My following analysis appears on ABC Unleashed/The Drum today:
An Egyptian blogger displayed characteristic humour when news broke overnight that president Hosni Mubarak would not be stepping down:
Mubarak (n.): a psychotic ex-girlfriend who fails 2 understand it’s over.
If Mubarak and his new deputy Omar Suleiman thought their speeches would placate the protesters, they were sorely mistaken. Local bloggers and activists reacted with anger and determination.
Indeed, one wonders, with recent WikiLeaks revelations about the close relationship between Israel, America and Suleiman if their announcements weren’t coordinated with Washington.
The Obama administration is seemingly incapable of categorically siding with the protestors because America’s matrix of repression across the Middle East requires dictatorships to remain in place. Arab democracy has been a contradiction in terms for the US and Zionism for decades.
Tel Aviv and Washington have long seen Suleiman as a steady pair of hands, a brute all-too-keen to allegedly keep the Islamist beast at bay, suppress Hamas, manage the border with Gaza and maintain the siege and torture “terror” suspects brought from America, Europe or the Middle East.
Indeed, Australian citizen Mamdouh Habib, who spoke exclusively to me last night, knows this reality well.
While in Egypt in 2001 he was personally visited by Suleiman, threatened and physically abused. Habib’s book, My Story, goes into detail about the kinds of psychological and physical pressure applied to him. The Australian Government recently implicitly acknowledged the validity of his claims by paying him an undisclosed amount of compensation.
Habib told me that he wanted the Australian government to assist bringing Suleiman to trial in an international court.
The Egyptian people will not go back to the past, something even acknowledged by president Obama’s latest statement. And yet a democratic façade, with Mubarak and/or Suleiman leading the country, is no change at all.
Sober analysis therefore brings only one conclusion; the Arab street is expendable so long as Israel and its Zionist backers are satisfied. Inside the US itself, there is little diplomatic pressure on Washington to encourage democratic change in Egypt but there is massive paranoia from Tel Aviv that freedom would challenges its “Middle East’s Only Democracy” tag.
This comment in last week’s New York Times, by former Israeli negotiator Daniel Levy, is symptomatic of the problem:
The Israelis are saying, après Mubarak, le deluge”¦It really can be distilled down to one thing, and that’s Israel.

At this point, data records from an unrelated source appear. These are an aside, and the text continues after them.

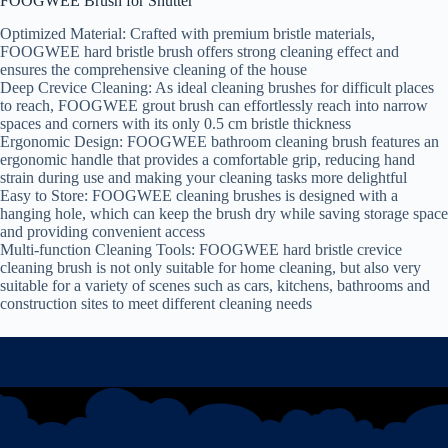
FOOGWEE Brush for Shutter
Optimized Material: Crafted with premium bristle materials,
FOOGWEE hard bristle brush offers strong cleaning effect and
ensures the comprehensive cleaning of the house
Deep Crevice Cleaning: As ideal cleaning brushes for difficult places
to reach, FOOGWEE grout brush can effortlessly reach into narrow
spaces and corners with its only 0.5 cm bristle thickness
Ergonomic Design: FOOGWEE bathroom cleaning brush features an
ergonomic handle that provides a comfortable grip, reducing hand
strain during use and making your cleaning tasks more delightful
Easy to Store: FOOGWEE cleaning brushes is designed with a
hanging hole, which can keep the brush dry while saving storage space
and providing convenient access
Multi-function Cleaning Tools: FOOGWEE hard bristle crevice
cleaning brush is not only suitable for home cleaning, but also very
suitable for a variety of scenes such as cars, kitchens, bathrooms and
construction sites to meet different cleaning needs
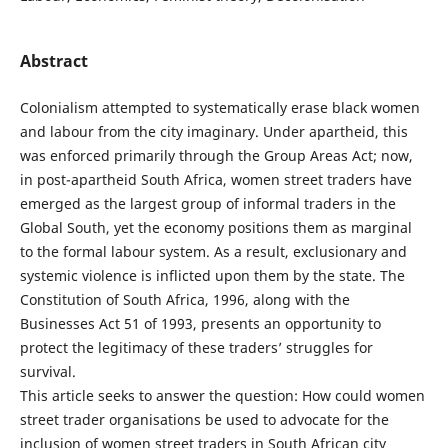
Abstract
Colonialism attempted to systematically erase black women
and labour from the city imaginary. Under apartheid, this
was enforced primarily through the Group Areas Act; now,
in post-apartheid South Africa, women street traders have
emerged as the largest group of informal traders in the
Global South, yet the economy positions them as marginal
to the formal labour system. As a result, exclusionary and
systemic violence is inflicted upon them by the state. The
Constitution of South Africa, 1996, along with the
Businesses Act 51 of 1993, presents an opportunity to
protect the legitimacy of these traders’ struggles for
survival.
This article seeks to answer the question: How could women
street trader organisations be used to advocate for the
inclusion of women street traders in South African city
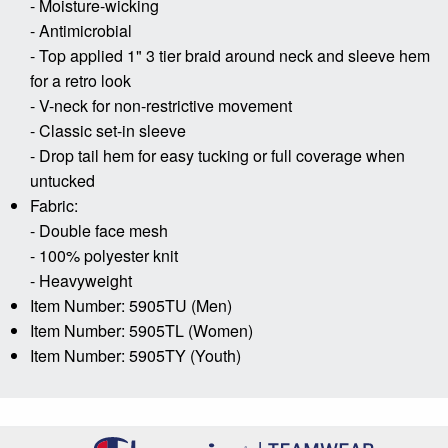
- Moisture-wicking
- Antimicrobial
- Top applied 1" 3 tier braid around neck and sleeve hem
for a retro look
- V-neck for non-restrictive movement
- Classic set-in sleeve
- Drop tail hem for easy tucking or full coverage when
untucked
Fabric:
- Double face mesh
- 100% polyester knit
- Heavyweight
Item Number: 5905TU (Men)
Item Number: 5905TL (Women)
Item Number: 5905TY (Youth)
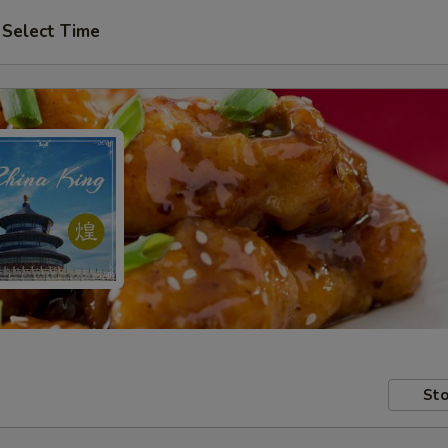
Select Time
Sto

Mubarak may have been inspired by Israeli prime minister Benjamin Netanyahu’s snubbing of America when calling for a settlement freeze in the West Bank. The tactics were clear. Rally American domestic support against the move. Claim that relinquishing land would bring chaos, instability and a rise in Islamist terror. Talk about a belief in the peace process. Deepen and harden your position. Watch America never threaten the billions of dollars in annual aid. Remain a trusted client state.
Netanyahu and Mubarak are both playing America very skilfully though the Obama administration is well aware of the game.
Many in the Western press are suddenly fascinated with the Muslim Brotherhood, asking simplistic questions about inspiration from the 1979 Islamic Revolution. Tragically, 10 years after September 11, 2001, Islamist politics are routinely misunderstood in the West, often wilfully so. For many pundits, Islamism means Al Qaeda or Wahabi fanaticism. In reality, there are millions of Islamists across the Middle East who don’t loathe the West for its values; they often just want freedom from our meddling.
In fact, as Noam Chomsky correctly states, Western elites aren’t worried about Islamism; independence from the Western axis is the real threat:
A common refrain among pundits is that fear of radical Islam requires (reluctant) opposition to democracy on pragmatic grounds. While not without some merit, the formulation is misleading. The general threat has always been independence. The US and its allies have regularly supported radical Islamists, sometimes to prevent the threat of secular nationalism.
Talking about a truly independent Middle East requires an imagination solely lacking in establishment political circles.
Latin America in the last 10 years is analogous as far as seeing how the US reacts when countries chose to reject the Washington consensus. WikiLeaks has shown the tactics by which successive American administrations tried to tackle Venezuela under Hugo Chavez, a task ably assisted by many in the US media. Human rights concerns were an irrelevance; nationalising key resources was the perceived problem.
The protesters being beaten and tortured in Egypt are unlikely to receive tangible solidarity from Western governments. Instead, anybody across the world can provide solidarity and backing for the disparate masses longing for the kind of freedoms that we can take for granted. Without the huge uprisings in the last weeks across the Arab world, Canberra, London and Washington would have been very happy to continue business as usual.
That tells us all we need to know about who are the real democrats in the 21st century.
Antony Loewenstein is an independent journalist and the author of My Israel Question and The Blogging Revolution.